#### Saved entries
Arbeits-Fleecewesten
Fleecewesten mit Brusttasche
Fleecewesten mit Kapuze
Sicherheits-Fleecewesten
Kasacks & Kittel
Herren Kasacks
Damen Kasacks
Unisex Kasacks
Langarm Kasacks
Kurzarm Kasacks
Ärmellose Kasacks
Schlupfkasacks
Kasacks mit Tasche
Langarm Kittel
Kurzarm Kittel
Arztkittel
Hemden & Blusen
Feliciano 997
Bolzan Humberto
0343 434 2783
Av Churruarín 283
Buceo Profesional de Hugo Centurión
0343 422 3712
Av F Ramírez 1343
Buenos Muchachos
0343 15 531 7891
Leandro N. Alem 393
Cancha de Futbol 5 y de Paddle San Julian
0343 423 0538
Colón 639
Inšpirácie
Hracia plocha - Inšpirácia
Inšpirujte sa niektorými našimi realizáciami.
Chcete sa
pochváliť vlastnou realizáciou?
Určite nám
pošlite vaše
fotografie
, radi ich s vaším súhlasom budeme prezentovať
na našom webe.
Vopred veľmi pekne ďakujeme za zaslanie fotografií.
...
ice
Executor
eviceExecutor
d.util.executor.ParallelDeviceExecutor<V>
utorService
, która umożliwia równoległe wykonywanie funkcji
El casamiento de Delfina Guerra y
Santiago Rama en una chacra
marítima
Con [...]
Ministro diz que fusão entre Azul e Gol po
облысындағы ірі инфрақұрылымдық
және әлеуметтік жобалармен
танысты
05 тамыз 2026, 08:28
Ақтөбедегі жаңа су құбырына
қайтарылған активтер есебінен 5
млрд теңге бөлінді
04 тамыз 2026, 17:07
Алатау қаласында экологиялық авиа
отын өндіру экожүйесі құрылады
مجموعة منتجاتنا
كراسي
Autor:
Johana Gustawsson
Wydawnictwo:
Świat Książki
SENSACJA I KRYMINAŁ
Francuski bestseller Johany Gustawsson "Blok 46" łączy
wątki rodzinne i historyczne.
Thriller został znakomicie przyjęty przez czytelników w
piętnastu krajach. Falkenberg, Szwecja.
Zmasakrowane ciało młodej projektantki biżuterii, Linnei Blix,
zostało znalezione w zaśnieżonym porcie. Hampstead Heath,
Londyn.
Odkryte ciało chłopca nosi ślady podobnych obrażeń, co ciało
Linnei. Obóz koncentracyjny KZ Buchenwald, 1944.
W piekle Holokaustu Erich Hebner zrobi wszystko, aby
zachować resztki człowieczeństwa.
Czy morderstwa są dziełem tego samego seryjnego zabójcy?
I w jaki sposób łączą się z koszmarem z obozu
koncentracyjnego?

#### Task description
If a line in the records above has the word "ciało", copy it out.

#### Answer to the problem
Zmasakrowane ciało młodej projektantki biżuterii, Linnei Blix,
Odkryte ciało chłopca nosi ślady podobnych obrażeń, co ciało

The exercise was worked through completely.